Indígenas reunidos em visita de integrante da ONU
— A política de reservas traz danos para os Guarani-Kaiowá hoje, causa problemas de conflitos entre os próprios indígenas por conta de espaço, pois a reserva não é o tekoha, não vivemos no modo de ser Guarani-Kaiowá. A reserva é um confinamento, vivemos cercados como se fosse um pássaro dentro de uma gaiola, sem o direito de viver a liberdade do nosso povo, que sempre viveu assim — afirmou Élson Canteiro Gomes, da recém identificada Terra Indígena Dourados-Amambaipeguá I.
Respondendo ao monopólio de imprensa local, que em sua histeria contra as retomadas bradam que “os índios não precisam de terra” e — num puro cinismo — chamam o latifúndio exportador de “produtores rurais” (pasmem!), os indígenas explicam que a terra não é apenas uma propriedade, mas sim a totalidade que engloba sua maneira de viver:
— A retomada é importante para continuarmos reproduzindo nossa cultura, viver o nhadereko [modo de ser ou de viver como Guarani-Kaiowá], nossa cultura, a caça, a pesca, a reza, para ter a liberdade de circular no território. Não é apenas retomada da terra, é a retomada da natureza, dos animais, das rezas. É pelo futuro das nossas crianças que precisamos de demarcação, pois na reserva ou na cidade o índio não é feliz, apenas somos felizes no nosso tekoha guasu [Grande Território]. Então a cada passo pra dentro do nosso tekoha tradicional, estamos pisando em nossa terra sagrada. O nosso sonho Guarani-Kaiowá nunca vai morrer, a cada momento vai nascer uma nova esperança de viver neste tekoha, por que neste tekoha que muitos parentes morreram e foram enterrados.
Eles também denunciam o papel do velho Estado e seu caráter latifundiário:
— Ao invés do governo garantir o território para que nosso povo possa viver nesta terra com paz e liberdade, criam leis que modificam a Constituição Federal, que garante o direito à demarcação, como a PEC 215, que tem como objetivo acabar com as terras indígenas. Dessa forma muita dificuldade vem ocorrendo na comunidade, como a falta de atendimento de saúde e educação das crianças, e com isso a comunidade sofre com a criminalização por parte do governo. Em Caarapó, os fazendeiros se organizam e colocam o povo em uma situação de difícil acesso à cidade, proíbe ter acesso aos mercados para fazermos compras e tudo mais. Os parentes são torturados na cidade pela própria polícia. Assim que o Estado está massacrando o povo indígena” — completaram, citando os artigos 231 e 232 da constituição de 1988.

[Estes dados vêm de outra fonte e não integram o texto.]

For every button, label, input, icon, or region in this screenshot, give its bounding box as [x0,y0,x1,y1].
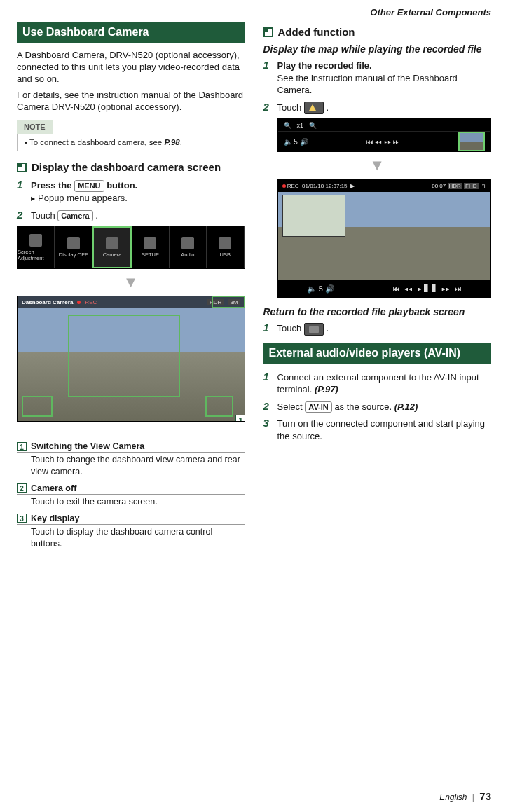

Guarani-Kaiowá realizando ritual
Frente a tal realidade, a imprensa local deixa pública sua face fascista e reacionária, e suas mãos sujas de sangue indígena. Montes de calúnias são divulgadas, colocando todo o povo pobre dos municípios contra os indígenas.
— Nosso povo já não confia na imprensa local, como a TV Morena e o Caarapó News, pois eles distorcem os fatos e defendem os fazendeiros, e depois dizem que o CIMI e a FUNAI incentivam as tomadas de terra, mas quem decide tudo é nosso próprio povo. Precisamos de aliados que defendam a causa indígena, que falem a verdade do massacre do povo Guarani-Kaiowá — destacou Élson, ressaltando a importância da imprensa popular e democrática.
As lideranças também denunciam os ataques sistematizados e a participação das policias junto com os latifundiários.
— Os ataques pelos fazendeiros se dão de várias formas, tudo muito bem organizado. A primeira coisa é que eles são apoiados pela segurança do estado que legitimam os ataques e incentivam os latifundiários a se armarem e atacarem os indígenas das áreas de retomada. Nestes ataques sabemos que estão envolvidos a DOF, a polícia militar e a polícia civil, bem como jagunços e os próprios fazendeiros, que se articulam com outros proprietários da região. Compram armas pesadas para nos atacar e atacam de uma forma cruel, sem piedade, não escolhem se vão atacar liderança, criança ou idoso.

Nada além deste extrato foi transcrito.